Under the guidance of the Communist Party, the Ethnic and Religious Commission of Guangdong Province in southern China held a test for the first group of auditors for the state-run Internet Religious Information Services in early June, the China Christian Daily reported.
Ucanews.com, reporting on the China Christian Daily story, said the result of the test was announced at the end of June and showed 127 people qualified for auditor posts.
The Internet Religious Information Services agency was formed in March after China’s State Administration for Religious Affairs announced the “Administrative Measures for Internet Religious Information Services” late last year.
The measures have been formulated by several state agencies in line with existing legislation in China such as the “Cybersecurity Law of the People’s Republic of China,” “Administrative Measures for Internet Information Services,” and the revised “Regulations on Religious Affairs.”
International Christian Concern, a U.S.-based Christian rights group, termed the move to deploy auditors as a “part of a wider effort to crack down on the spreading of religious information online.”
The regulation concerning internet religious information services insists on “the integration of the protection of citizens’ freedom of religion with the maintenance of national ideological security, and the combination of the safeguarding of the legitimate rights and interests of religious believers with the practice of core socialist values,” John Wang, a reporter and commentator for the China Christian Daily, wrote Dec. 23, 2021.
Besides detailing measures for standardizing internet-based religious information services, the regulation says online preaching should be organized and performed by religious groups, religious schools, temples, and churches that have obtained an “Internet Religious Information Service License.”
No organization or individual is allowed to carry out virtual missionary work and religious education and training, post the content of sermons or forward related content except for conditions specified in Articles 15 and 16 of the regulation, Wang said.

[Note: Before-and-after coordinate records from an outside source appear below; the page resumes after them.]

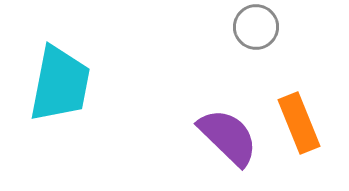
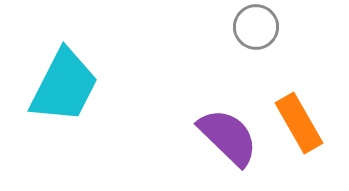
cyan trapezoid: moved 4 px right, 2 px down; rotated 16 degrees clockwise
orange rectangle: rotated 8 degrees counterclockwise
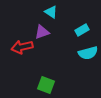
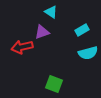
green square: moved 8 px right, 1 px up
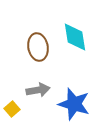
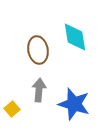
brown ellipse: moved 3 px down
gray arrow: moved 1 px right; rotated 75 degrees counterclockwise
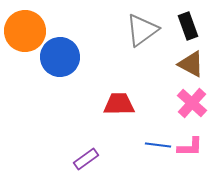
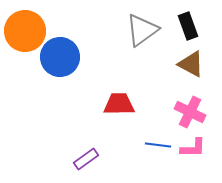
pink cross: moved 2 px left, 9 px down; rotated 16 degrees counterclockwise
pink L-shape: moved 3 px right, 1 px down
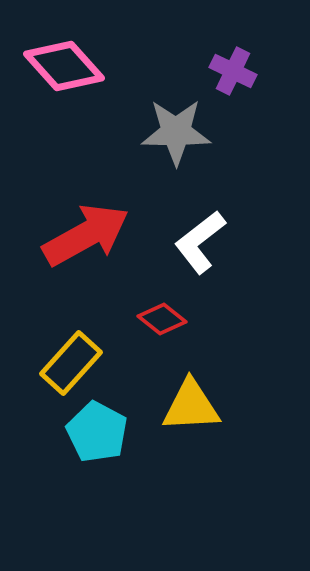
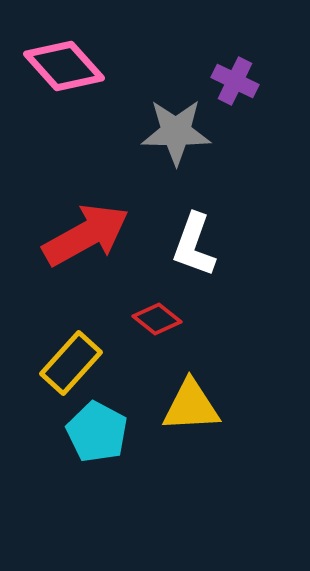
purple cross: moved 2 px right, 10 px down
white L-shape: moved 6 px left, 3 px down; rotated 32 degrees counterclockwise
red diamond: moved 5 px left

It also bans organizing, live broadcasts and recordings of online religious activities.
Despite recognizing the legal presence of five religions — Buddhism, Islam, Taoism, Catholicism and Protestantism — China controls all religious activities through state-sanctioned bodies that report to communist officials at local and central levels.
Since President Xi Jinping came to power, both legal and illegal religious groups have been facing a renewed crackdown under the pretext of several policies, including the 2018 Regulation on Religious Affairs.
In its latest religious freedom report, the U.S. Commission on International Religious Freedom criticized China for the deterioration of religious freedom conditions.
“The communist Chinese government has created a high-tech surveillance state, utilizing facial recognition and artificial intelligence to monitor and harass Christians, Tibetan Buddhists, Falun Gong and other religions,” the commission noted.
Independent experts estimate that between 900,000 and 1.8 million Uighur, Kazakh, Kyrgyz and other Muslims have been detained in more than 1,300 concentration camps in Xinjiang, it added.